Sahra Wagenknecht hat eine sehr klare Haltung: Waffen beenden diesen Krieg nicht, sondern Verhandlungen! Diesen Kurs vermisse ich in der gesamten Bundesregierung und bei Olaf Scholz. Da geht es sehr einseitig um immer mehr Waffen. Im Ergebnis erhöht dieser Kurs die Gefahr, dass wir Kriegspartei werden.
Gibt die sogenannte Panzer-Allianz da keine Sicherheit?
Die meisten Leopard-Panzer in Europa besitzen Griechenland und die Türkei, die liefern beide nicht. Und die allermeisten anderen Staaten Europas ebenfalls nicht. Dann wird so getan, als wären diese wenigen Panzer aus Deutschland kriegsentscheidend, das ist absurd. Kurzum: Hier wird eine innenpolitische Diskussion geführt, bei der jeder Militärexperte nur den Kopf schütteln kann. Wann liefern eigentlich die USA ihre Abrams-Panzer? Dieser tröpfchenweise Informationsfluss ist Volksverarsche. Das nervt.
Immerhin auch 31 Prozent der Linken-Wähler hatten sich laut ZDF-Politbarometer für Kampfpanzer-Lieferungen in die Ukraine ausgesprochen.
Ich denke, dass es bei jedem klar denkenden Menschen eine gewisse Zerrissenheit gibt.

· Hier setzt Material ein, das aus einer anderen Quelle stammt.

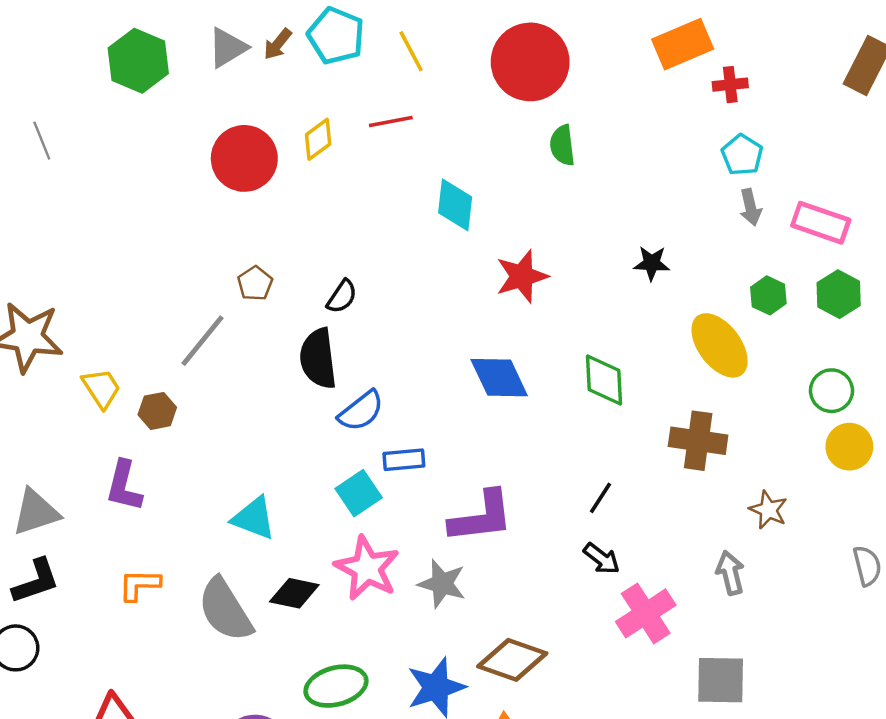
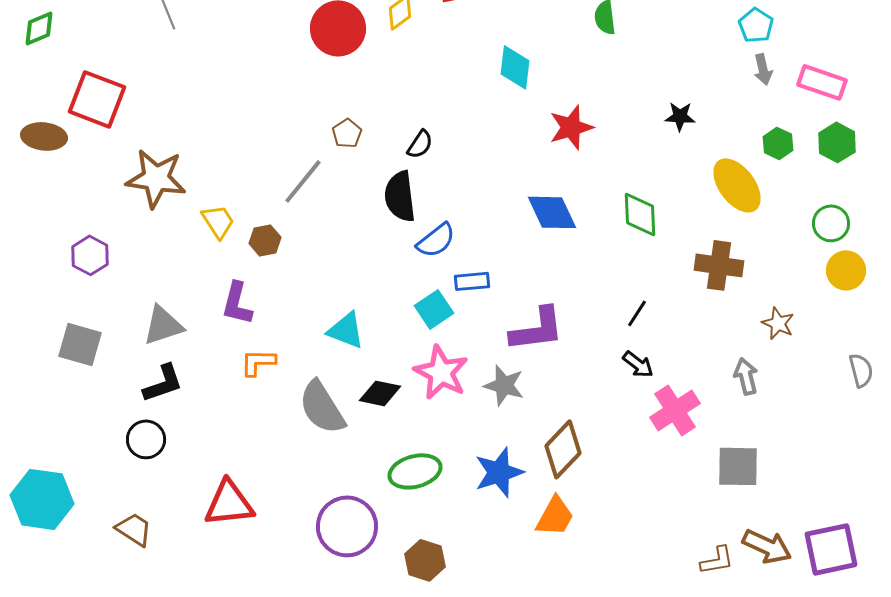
orange L-shape: (139, 585) -> (258, 362), moved
brown diamond: (512, 660) -> (563, 449), turned -66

Mir sind Leute suspekt, die ohne Nachdenken und Abwägen immer wissen, was richtig ist. Ich glaube, dass es richtig und wichtig ist, dass wir als Linkspartei Nein sagen zu Kampfpanzern und Kampfjet-Debatten. Wir müssen bei dieser Frage eine klare Linie beibehalten.
Fühlen Sie sich als Gegner von Kampfpanzer-Lieferungen von der Debatte ausgeschlossen?
Wer für Panzer ist, ist ein Guter und wer dagegen ist, ist ein Schlechter. Dieser öffentliche Diskurs ist nicht faktenbasiert und innenpolitisch geprägt. Wer einfach nur dahinsagt, dass die Ukraine gewinnen muss, hat die Komplexität der Situation nicht verstanden.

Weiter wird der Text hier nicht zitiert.